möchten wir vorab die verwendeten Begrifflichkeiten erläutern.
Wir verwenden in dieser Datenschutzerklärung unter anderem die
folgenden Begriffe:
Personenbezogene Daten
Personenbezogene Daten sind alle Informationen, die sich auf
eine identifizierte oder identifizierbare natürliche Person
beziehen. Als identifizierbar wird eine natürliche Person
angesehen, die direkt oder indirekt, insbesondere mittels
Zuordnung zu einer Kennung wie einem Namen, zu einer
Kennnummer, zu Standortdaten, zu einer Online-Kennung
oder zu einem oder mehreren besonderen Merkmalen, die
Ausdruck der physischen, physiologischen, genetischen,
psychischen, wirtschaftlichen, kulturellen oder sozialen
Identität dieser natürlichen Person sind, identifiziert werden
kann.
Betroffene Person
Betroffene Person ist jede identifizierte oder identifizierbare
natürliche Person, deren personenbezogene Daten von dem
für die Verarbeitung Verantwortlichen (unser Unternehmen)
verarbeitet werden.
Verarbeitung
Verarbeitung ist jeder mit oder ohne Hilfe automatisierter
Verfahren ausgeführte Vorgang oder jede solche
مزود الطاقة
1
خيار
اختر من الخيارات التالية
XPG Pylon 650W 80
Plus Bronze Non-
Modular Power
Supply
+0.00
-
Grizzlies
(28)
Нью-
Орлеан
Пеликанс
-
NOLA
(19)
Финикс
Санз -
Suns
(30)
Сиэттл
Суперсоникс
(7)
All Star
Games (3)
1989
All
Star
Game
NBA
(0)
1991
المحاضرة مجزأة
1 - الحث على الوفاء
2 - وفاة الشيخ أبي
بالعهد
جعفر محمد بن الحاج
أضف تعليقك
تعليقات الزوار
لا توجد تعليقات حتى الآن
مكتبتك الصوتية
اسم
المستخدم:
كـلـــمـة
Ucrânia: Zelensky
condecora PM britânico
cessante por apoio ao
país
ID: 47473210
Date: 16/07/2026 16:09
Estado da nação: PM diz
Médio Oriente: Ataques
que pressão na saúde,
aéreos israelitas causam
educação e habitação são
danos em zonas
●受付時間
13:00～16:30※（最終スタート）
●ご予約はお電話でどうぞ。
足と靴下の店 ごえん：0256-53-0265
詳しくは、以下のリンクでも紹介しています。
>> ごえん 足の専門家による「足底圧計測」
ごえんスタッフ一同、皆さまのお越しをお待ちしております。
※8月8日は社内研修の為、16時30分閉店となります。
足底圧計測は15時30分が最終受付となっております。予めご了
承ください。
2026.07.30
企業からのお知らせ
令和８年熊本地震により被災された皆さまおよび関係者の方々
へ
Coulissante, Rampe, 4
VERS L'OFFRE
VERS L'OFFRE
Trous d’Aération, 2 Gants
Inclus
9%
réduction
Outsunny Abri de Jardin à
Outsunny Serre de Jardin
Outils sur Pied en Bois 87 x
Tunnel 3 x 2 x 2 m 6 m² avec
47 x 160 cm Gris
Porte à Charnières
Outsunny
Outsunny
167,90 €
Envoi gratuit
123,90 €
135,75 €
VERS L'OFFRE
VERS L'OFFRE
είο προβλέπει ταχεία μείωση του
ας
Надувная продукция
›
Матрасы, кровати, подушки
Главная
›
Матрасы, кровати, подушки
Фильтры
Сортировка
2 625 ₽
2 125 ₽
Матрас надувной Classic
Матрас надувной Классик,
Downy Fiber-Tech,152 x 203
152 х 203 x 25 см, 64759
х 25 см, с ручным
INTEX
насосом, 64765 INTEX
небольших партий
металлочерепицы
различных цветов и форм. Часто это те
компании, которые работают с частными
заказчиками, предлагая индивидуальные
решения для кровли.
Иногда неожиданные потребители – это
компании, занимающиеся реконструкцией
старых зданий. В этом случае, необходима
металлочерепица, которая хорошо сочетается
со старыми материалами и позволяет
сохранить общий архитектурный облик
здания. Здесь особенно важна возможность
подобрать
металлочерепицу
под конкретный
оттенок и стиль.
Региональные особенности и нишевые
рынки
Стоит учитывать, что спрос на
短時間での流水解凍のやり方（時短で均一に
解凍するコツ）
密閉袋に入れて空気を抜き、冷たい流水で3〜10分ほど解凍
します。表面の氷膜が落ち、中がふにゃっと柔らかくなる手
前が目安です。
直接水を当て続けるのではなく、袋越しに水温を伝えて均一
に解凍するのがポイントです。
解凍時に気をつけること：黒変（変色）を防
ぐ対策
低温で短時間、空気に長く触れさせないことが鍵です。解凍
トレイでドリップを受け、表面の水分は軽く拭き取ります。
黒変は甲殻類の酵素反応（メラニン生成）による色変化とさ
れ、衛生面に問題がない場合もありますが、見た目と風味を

- [Task prompt] Your answer must be the lines from the first line of the entries above through the line that contains "Zuordnung zu einer", written out exactly.

- [Result for this task]
möchten wir vorab die verwendeten Begrifflichkeiten erläutern.
Wir verwenden in dieser Datenschutzerklärung unter anderem die
folgenden Begriffe:
Personenbezogene Daten
Personenbezogene Daten sind alle Informationen, die sich auf
eine identifizierte oder identifizierbare natürliche Person
beziehen. Als identifizierbar wird eine natürliche Person
angesehen, die direkt oder indirekt, insbesondere mittels
Zuordnung zu einer Kennung wie einem Namen, zu einer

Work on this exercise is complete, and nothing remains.